# [EXERCISE]
Copy the data that follows exactly as it is, excluding all pictures.

# [DATA SUPPLIED]
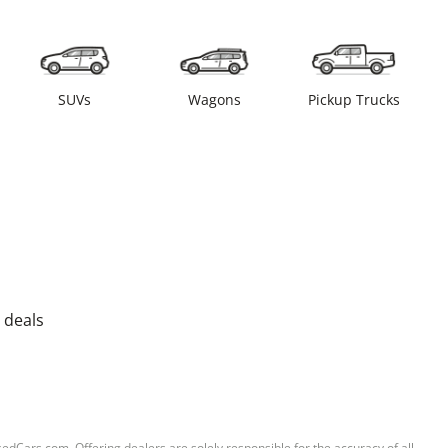
SUVs
Wagons
Pickup Trucks
 deals
sedCars.com. Offering dealers are solely responsible for the accuracy of all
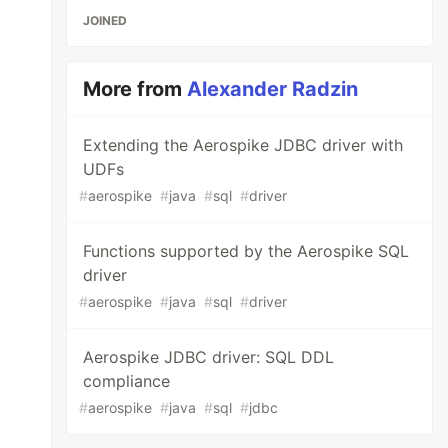
JOINED
More from
Alexander Radzin
Extending the Aerospike JDBC driver with
UDFs
#
aerospike
#
java
#
sql
#
driver
Functions supported by the Aerospike SQL
driver
#
aerospike
#
java
#
sql
#
driver
Aerospike JDBC driver: SQL DDL
compliance
#
aerospike
#
java
#
sql
#
jdbc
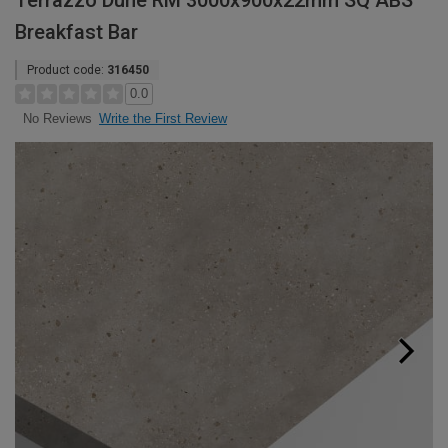
Terrazzo Dune RM 3000x900x22mm SQ ABS
Breakfast Bar
Product code:
316450
0.0
Write the First Review
No Reviews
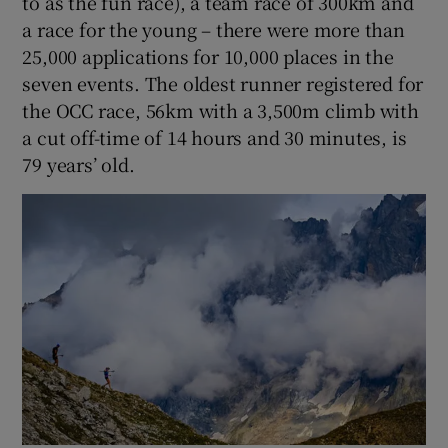
to as the fun race), a team race of 300km and
a race for the young – there were more than
25,000 applications for 10,000 places in the
seven events. The oldest runner registered for
the OCC race, 56km with a 3,500m climb with
a cut off-time of 14 hours and 30 minutes, is
79 years’ old.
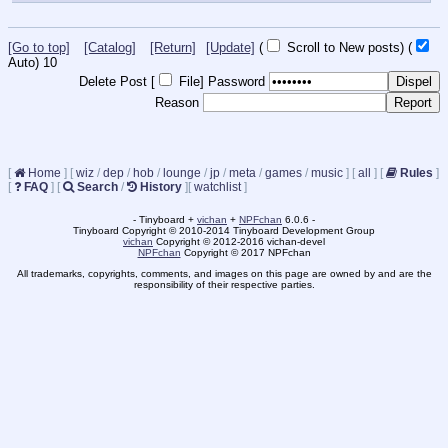
[Go to top]
[Catalog]
[Return]
[Update]
(
Scroll to New posts)
(
Auto)
9
Delete Post [
File
]
Password
Reason
[
Home
]
[
wiz
/
dep
/
hob
/
lounge
/
jp
/
meta
/
games
/
music
]
[
all
]
[
Rules
]
[
FAQ
]
[
Search
/
History
]
[
watchlist
]
- Tinyboard +
vichan
+
NPFchan
6.0.6 -
Tinyboard Copyright © 2010-2014 Tinyboard Development Group
vichan
Copyright © 2012-2016 vichan-devel
NPFchan
Copyright © 2017 NPFchan
All trademarks, copyrights, comments, and images on this page are owned by and are the
responsibility of their respective parties.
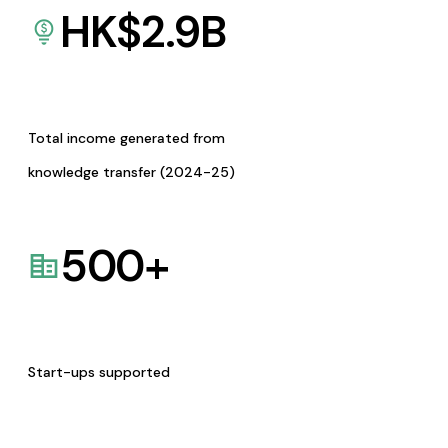
HK$
2.9
B
Total income generated from
knowledge transfer (2024-25)
500
+
Start-ups supported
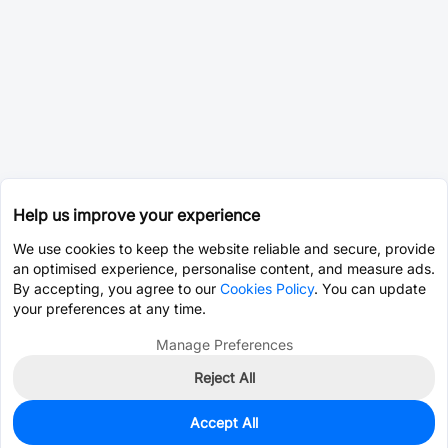
Help us improve your experience
We use cookies to keep the website reliable and secure, provide
an optimised experience, personalise content, and measure ads.
By accepting, you agree to our
Cookies Policy
. You can update
your preferences at any time.
Manage Preferences
Reject All
Accept All
0
In Stock
Pre-order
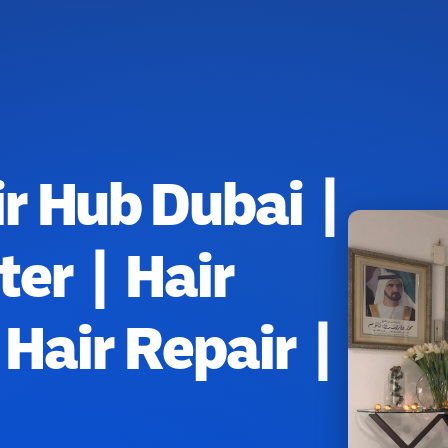
r Hub Dubai |
ter | Hair
Hair Repair |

# [SOLUTION BELOW]
SUVs
Wagons
Pickup Trucks
 deals
sedCars.com. Offering dealers are solely responsible for the accuracy of all
JOINED
More from
Alexander Radzin
Extending the Aerospike JDBC driver with
UDFs
#
aerospike
#
java
#
sql
#
driver
Functions supported by the Aerospike SQL
driver
#
aerospike
#
java
#
sql
#
driver
Aerospike JDBC driver: SQL DDL
compliance
#
aerospike
#
java
#
sql
#
jdbc
Terrazzo Dune RM 3000x900x22mm SQ ABS
Breakfast Bar
Product code:
316450
0.0
Write the First Review
No Reviews
to as the fun race), a team race of 300km and
a race for the young – there were more than
25,000 applications for 10,000 places in the
seven events. The oldest runner registered for
the OCC race, 56km with a 3,500m climb with
a cut off-time of 14 hours and 30 minutes, is
79 years’ old.
[Go to top]
[Catalog]
[Return]
[Update]
(
Scroll to New posts)
(
Auto)
9
Delete Post [
File
]
Password
Reason
[
Home
]
[
wiz
/
dep
/
hob
/
lounge
/
jp
/
meta
/
games
/
music
]
[
all
]
[
Rules
]
[
FAQ
]
[
Search
/
History
]
[
watchlist
]
- Tinyboard +
vichan
+
NPFchan
6.0.6 -
Tinyboard Copyright © 2010-2014 Tinyboard Development Group
vichan
Copyright © 2012-2016 vichan-devel
NPFchan
Copyright © 2017 NPFchan
All trademarks, copyrights, comments, and images on this page are owned by and are the
responsibility of their respective parties.
HK$
2.9
B
Total income generated from
knowledge transfer (2024-25)
500
+
Start-ups supported
Help us improve your experience
We use cookies to keep the website reliable and secure, provide
an optimised experience, personalise content, and measure ads.
By accepting, you agree to our
Cookies Policy
. You can update
your preferences at any time.
Manage Preferences
Reject All
Accept All
0
In Stock
Pre-order
r Hub Dubai |
ter | Hair
Hair Repair |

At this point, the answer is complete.